**Problem details:**
Copy out each line featuring the string "that" from the entries beneath.

---*---

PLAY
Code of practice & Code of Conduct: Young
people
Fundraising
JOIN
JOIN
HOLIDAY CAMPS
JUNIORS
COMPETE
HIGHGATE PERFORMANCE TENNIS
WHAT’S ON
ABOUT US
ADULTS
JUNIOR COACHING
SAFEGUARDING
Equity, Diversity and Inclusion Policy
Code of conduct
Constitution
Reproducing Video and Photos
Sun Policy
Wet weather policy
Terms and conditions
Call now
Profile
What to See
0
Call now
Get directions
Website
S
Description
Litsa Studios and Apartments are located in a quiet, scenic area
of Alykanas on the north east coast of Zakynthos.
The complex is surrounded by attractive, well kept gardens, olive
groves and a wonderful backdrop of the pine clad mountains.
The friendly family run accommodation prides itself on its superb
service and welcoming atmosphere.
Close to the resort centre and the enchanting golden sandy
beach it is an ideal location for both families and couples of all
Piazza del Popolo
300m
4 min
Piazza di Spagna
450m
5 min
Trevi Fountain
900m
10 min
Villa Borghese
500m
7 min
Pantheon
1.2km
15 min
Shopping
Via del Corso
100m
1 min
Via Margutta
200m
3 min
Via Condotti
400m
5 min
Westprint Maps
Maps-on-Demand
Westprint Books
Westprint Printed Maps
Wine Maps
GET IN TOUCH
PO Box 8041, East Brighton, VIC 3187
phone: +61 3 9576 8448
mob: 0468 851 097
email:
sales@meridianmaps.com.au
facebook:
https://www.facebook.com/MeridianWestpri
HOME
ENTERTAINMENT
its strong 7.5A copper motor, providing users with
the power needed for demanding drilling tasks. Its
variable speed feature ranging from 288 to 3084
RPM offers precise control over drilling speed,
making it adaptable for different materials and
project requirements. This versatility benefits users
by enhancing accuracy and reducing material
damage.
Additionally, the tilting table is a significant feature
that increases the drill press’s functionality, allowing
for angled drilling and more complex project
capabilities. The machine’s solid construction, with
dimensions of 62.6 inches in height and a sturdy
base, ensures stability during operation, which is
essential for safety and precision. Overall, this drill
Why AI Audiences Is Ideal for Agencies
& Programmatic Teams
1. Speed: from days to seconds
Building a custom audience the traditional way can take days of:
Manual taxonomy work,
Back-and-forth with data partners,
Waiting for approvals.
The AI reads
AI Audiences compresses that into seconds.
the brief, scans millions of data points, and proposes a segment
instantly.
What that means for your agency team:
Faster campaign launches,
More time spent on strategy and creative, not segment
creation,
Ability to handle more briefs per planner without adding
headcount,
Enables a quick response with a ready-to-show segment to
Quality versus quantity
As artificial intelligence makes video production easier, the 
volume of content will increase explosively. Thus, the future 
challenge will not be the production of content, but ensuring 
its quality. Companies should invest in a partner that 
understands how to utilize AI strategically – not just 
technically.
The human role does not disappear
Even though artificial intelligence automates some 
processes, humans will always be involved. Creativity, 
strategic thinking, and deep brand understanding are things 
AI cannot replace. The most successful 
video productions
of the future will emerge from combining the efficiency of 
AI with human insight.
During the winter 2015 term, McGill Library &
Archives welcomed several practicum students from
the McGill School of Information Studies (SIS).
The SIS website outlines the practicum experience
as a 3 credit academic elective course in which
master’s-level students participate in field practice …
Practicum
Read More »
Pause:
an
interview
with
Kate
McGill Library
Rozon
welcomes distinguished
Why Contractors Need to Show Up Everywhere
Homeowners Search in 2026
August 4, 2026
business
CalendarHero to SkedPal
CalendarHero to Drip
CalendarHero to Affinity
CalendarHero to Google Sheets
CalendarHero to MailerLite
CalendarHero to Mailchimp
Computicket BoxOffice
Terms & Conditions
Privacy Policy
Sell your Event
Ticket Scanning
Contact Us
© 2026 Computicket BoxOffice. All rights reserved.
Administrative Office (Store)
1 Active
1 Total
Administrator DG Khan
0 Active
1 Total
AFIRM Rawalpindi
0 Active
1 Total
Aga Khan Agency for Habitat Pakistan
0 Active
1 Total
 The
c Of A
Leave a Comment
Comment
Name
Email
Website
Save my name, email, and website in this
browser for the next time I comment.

---*---

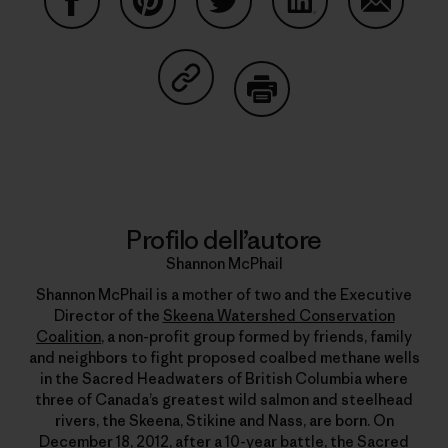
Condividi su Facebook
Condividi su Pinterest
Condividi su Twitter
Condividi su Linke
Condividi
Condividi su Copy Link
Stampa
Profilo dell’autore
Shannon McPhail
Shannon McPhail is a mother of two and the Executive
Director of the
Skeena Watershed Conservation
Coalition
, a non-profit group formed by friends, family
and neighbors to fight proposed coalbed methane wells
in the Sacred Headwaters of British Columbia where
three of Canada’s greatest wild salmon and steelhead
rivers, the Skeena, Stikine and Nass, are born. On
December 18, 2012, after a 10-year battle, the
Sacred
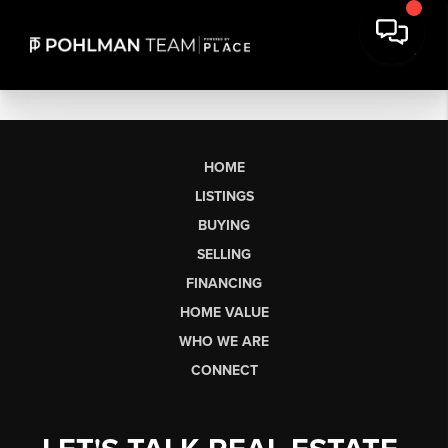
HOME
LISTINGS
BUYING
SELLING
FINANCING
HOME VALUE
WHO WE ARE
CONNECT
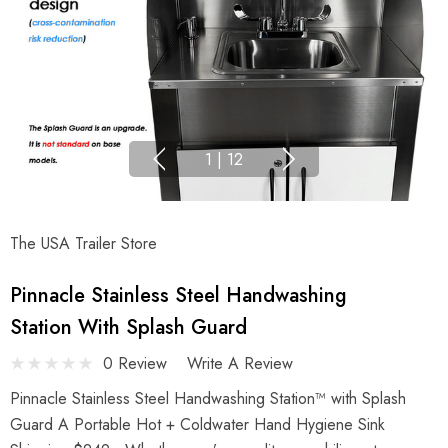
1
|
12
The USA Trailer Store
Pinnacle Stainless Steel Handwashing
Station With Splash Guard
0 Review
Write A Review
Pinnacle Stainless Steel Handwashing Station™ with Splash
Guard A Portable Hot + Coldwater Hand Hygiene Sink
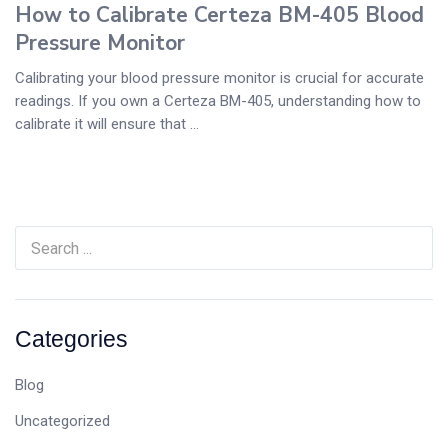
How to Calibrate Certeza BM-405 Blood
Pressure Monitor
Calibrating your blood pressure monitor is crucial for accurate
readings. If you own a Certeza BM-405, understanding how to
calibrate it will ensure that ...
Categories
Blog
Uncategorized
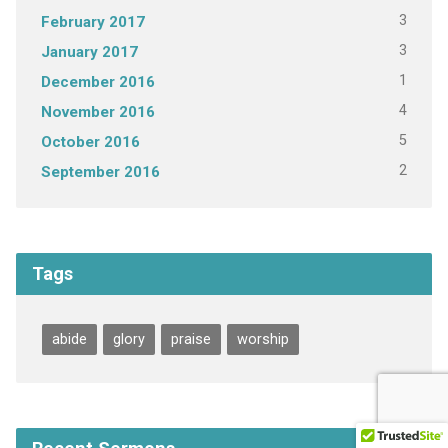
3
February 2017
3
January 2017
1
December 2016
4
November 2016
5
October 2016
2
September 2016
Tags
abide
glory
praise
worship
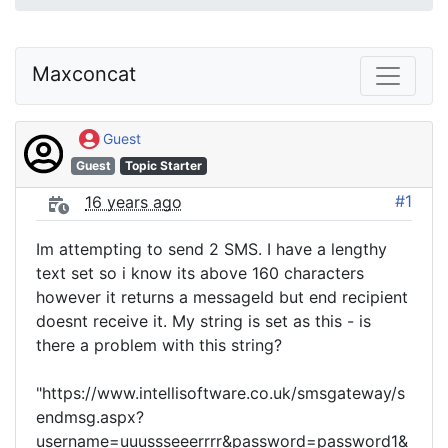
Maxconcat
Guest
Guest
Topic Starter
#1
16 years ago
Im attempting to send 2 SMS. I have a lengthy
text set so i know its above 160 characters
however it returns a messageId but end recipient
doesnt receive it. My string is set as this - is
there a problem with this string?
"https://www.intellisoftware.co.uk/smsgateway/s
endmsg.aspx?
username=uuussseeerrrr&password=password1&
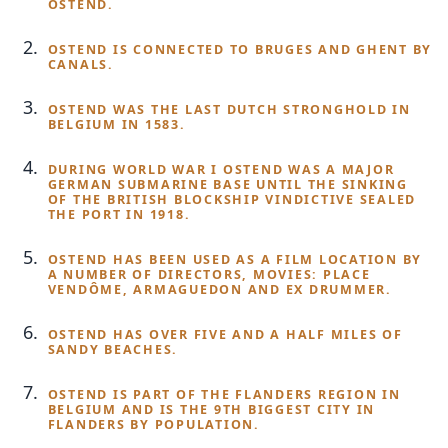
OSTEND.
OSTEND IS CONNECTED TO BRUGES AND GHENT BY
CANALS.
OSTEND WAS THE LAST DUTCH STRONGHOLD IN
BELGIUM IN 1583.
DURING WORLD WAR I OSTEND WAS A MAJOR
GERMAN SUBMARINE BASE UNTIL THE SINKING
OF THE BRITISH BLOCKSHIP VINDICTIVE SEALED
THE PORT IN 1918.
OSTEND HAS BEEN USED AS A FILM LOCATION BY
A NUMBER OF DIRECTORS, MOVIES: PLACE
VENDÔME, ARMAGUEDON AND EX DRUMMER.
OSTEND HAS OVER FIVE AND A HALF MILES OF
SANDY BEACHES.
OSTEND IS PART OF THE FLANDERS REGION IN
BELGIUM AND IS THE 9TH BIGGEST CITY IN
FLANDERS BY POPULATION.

---*---

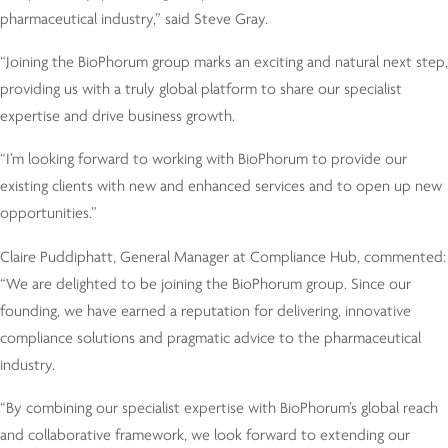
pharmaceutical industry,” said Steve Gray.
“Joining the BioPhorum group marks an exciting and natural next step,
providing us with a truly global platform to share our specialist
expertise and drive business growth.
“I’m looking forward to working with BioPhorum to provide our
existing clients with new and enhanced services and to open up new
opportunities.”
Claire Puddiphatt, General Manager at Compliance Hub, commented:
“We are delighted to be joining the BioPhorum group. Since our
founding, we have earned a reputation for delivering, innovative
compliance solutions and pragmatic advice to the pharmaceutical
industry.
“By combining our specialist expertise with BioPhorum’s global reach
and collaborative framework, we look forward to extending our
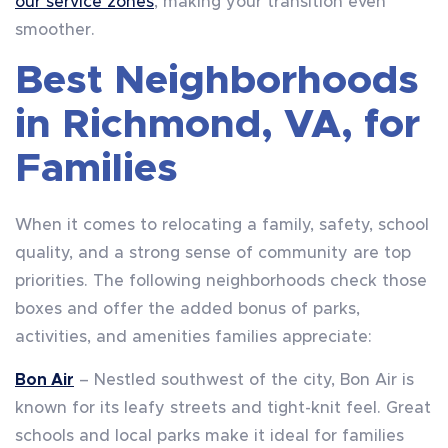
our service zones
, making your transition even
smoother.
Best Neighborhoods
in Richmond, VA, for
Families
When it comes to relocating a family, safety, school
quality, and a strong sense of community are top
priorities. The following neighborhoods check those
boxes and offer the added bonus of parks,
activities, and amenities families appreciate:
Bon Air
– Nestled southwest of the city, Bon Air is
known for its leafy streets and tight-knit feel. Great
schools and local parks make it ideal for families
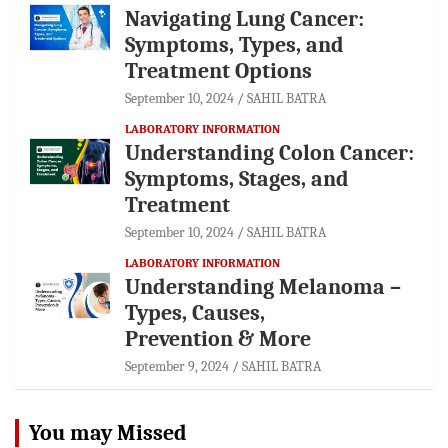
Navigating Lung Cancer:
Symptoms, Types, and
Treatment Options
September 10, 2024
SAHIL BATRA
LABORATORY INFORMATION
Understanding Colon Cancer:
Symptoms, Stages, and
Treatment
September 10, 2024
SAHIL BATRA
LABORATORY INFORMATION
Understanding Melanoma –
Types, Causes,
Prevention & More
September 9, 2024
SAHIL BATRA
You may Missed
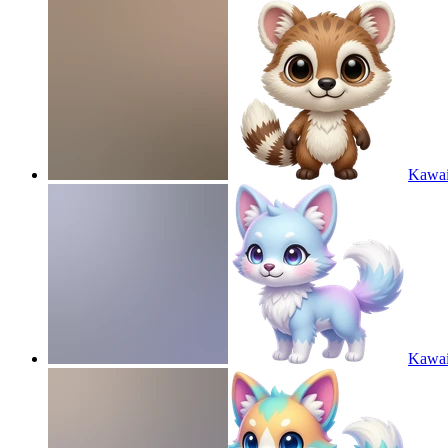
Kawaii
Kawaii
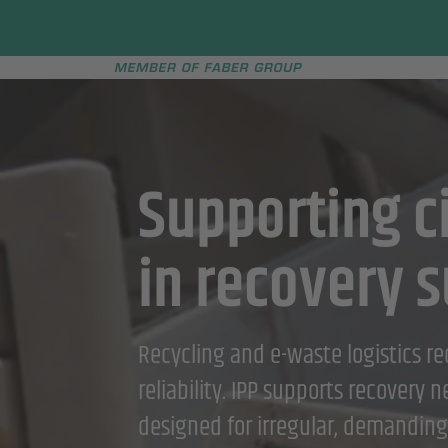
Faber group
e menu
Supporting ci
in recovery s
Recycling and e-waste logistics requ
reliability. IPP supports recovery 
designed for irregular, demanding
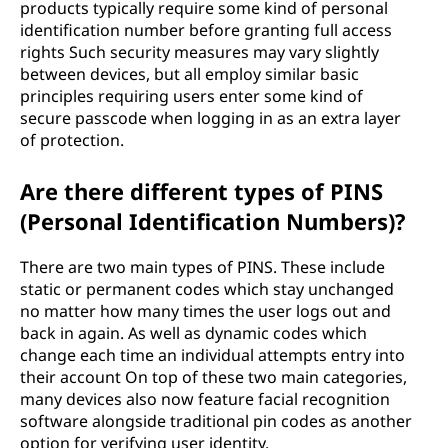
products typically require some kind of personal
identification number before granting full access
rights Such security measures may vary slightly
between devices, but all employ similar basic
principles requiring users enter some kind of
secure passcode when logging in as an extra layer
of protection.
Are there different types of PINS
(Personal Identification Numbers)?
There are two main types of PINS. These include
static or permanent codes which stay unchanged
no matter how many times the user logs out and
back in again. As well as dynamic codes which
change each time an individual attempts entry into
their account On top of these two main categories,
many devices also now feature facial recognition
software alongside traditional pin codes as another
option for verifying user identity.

---*---

**Reply to the task:**
that increases the drill press’s functionality, allowing
AI Audiences compresses that into seconds.
What that means for your agency team:
its quality. Companies should invest in a partner that 
calibrate it will ensure that ...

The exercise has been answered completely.